Dans la première partie, Françoise Noël, directrice du Centre de sociologie urbaine à l’ULB, plante le décor et nous dresse un état des lieux pas forcément rose du marché locatif à Bruxelles : ses tendances générales, ses carences, et leur impact sur les logiques discriminantes. Et souligne, à l’inverse, les conséquences de ces mécanismes sur l’évolution du marché, particulièrement sur l’évolution à la hausse du marché des logements anciens et de faible qualité.

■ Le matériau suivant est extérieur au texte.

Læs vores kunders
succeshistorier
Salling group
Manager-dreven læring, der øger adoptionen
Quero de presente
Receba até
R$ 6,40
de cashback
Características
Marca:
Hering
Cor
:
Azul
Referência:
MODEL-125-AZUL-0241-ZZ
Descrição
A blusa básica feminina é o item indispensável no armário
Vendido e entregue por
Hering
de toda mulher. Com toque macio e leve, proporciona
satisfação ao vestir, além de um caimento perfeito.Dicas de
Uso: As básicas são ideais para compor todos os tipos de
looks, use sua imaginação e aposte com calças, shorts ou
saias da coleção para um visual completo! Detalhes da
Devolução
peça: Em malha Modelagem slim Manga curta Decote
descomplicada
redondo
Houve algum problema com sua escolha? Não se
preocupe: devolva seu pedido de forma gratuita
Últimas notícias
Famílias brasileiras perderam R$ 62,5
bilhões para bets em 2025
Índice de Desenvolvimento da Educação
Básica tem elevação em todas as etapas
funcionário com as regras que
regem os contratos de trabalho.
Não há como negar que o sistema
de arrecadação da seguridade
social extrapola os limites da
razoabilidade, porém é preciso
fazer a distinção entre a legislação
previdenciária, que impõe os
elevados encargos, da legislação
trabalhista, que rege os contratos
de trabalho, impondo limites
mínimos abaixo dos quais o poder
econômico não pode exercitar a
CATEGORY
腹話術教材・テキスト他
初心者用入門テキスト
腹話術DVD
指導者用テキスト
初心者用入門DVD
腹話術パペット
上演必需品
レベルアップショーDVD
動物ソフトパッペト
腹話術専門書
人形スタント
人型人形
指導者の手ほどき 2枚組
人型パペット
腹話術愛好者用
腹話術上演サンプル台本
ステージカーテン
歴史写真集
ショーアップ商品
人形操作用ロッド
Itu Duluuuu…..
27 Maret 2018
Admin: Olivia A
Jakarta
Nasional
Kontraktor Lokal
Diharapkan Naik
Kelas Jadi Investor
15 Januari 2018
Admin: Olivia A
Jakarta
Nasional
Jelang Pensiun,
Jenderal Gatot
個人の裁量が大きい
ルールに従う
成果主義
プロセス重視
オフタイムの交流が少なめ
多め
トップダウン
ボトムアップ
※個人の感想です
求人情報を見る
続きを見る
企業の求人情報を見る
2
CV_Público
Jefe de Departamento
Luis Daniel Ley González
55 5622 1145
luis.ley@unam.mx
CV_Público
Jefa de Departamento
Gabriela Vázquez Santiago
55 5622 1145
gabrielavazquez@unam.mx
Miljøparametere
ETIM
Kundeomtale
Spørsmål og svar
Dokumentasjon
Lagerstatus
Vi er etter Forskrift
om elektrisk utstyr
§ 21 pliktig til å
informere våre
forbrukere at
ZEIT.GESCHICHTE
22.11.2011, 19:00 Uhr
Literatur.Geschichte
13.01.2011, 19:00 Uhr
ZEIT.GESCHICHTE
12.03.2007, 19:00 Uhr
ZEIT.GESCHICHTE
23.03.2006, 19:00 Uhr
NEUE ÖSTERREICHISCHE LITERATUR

Au coeur de notre propos, Andréa Réa, sociologue à L’ULB, directeur du Groupe d’études sur l’Ethnicité, le Racisme, les Migrations et l’Exclusion (GERME), analyse les témoignages et s’appuie sur des données statistiques pour mettre en lumière les mécanismes qui président à la formation et à la diffusion des préjugés. Quelles populations en sont les principales victimes ? Comment ces discriminations sont-elles justifiées dans le chef des discriminants ? Une lecture sociologique du problème qui, pour peu qu’on ait gardé la capacité de se projeter un tant soi peu dans l’autre, donne froid dans le dos.

Dans la troisième partie, Pierre-Arnaud Perrouty, conseiller juridique du Mrax, fait le point sur la nouvelle loi anti-discriminations, dite loi « Mahoux. Une loi qui, on s’en doute, hérisse un grand nombre des bailleurs que nous avons rencontrés, d’abord parce qu’elle met en question, tout au moins en partie, le droit du propriétaire à jouir de son bien comme bon lui semble. Une loi dont beaucoup jugeront aussi qu’elle s’inscrit trop en aval du problème. Voire qu’elle pourrait s’avérer contre-productive, en dressant les uns contre les autres plutôt qu’en favorisant le dialogue. Une loi qui a pourtant le mérite, nous semble-t-il, de dire la norme et donc de fixer des limites claires à ce qui est acceptable et à ce qui ne l’est pas : inadmissible sur le plan moral, catastrophique sur le plan de la cohésion sociale, la discrimination raciale est aussi un délit, qu’il convient donc de poursuivre comme tel.

Quant aux témoignages, ils vous sont livrés dans toute leur subjectivité. Sans partis pris ni tabous. Ni commentaires. C’est qu’en l’occurrence il est inutile, sans doute, de chercher à voir d’un côté les « gentils » et de l’autre les « méchants ». Il n’y a que des hommes et des femmes de plus ou moins bonne volonté, des hommes et des femmes avec leurs peurs, leurs intérêts propres, et la vision du monde qui en découle.

Refuser de les entendre, méconnaître leur réalité, fût-elle toute personnelle, serait manquer à coup sûr la cible d’une telle campagne.